* YOUR INSTRUCTIONS *
Present each line of the entries below that holds the word "Беларуская".

===============

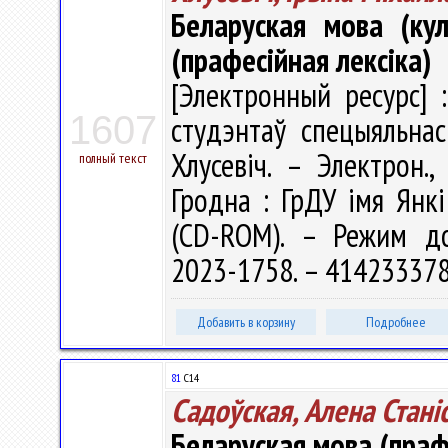
Беларуская мова (ку
(прафесійная лексіка)
[Электронный ресурс] 
1607
студэнтаў спецыяльнас
Хлусевіч. – Электрон.
полный текст
Гродна : ГрДУ імя Янкі
(CD-ROM). – Режим дост
2023-1758. – 414233378
Добавить в корзину
Подробнее
81
С14
Садоўская, Алена Станi
Беларуская мова (праф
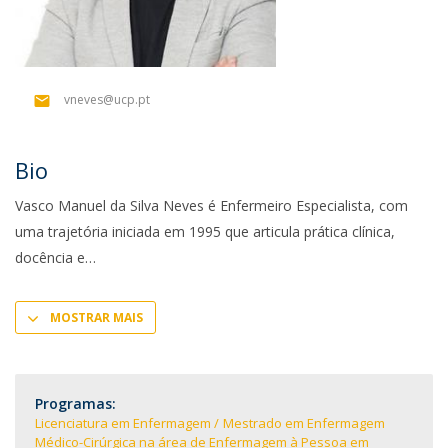
vneves@ucp.pt
Bio
Vasco Manuel da Silva Neves é Enfermeiro Especialista, com
uma trajetória iniciada em 1995 que articula prática clínica,
docência e
MOSTRAR MAIS
Programas:
Licenciatura em Enfermagem
Mestrado em Enfermagem
Médico-Cirúrgica na área de Enfermagem à Pessoa em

===============

* ANSWER TO THIS TASK *
Беларуская мова (ку
Беларуская мова (праф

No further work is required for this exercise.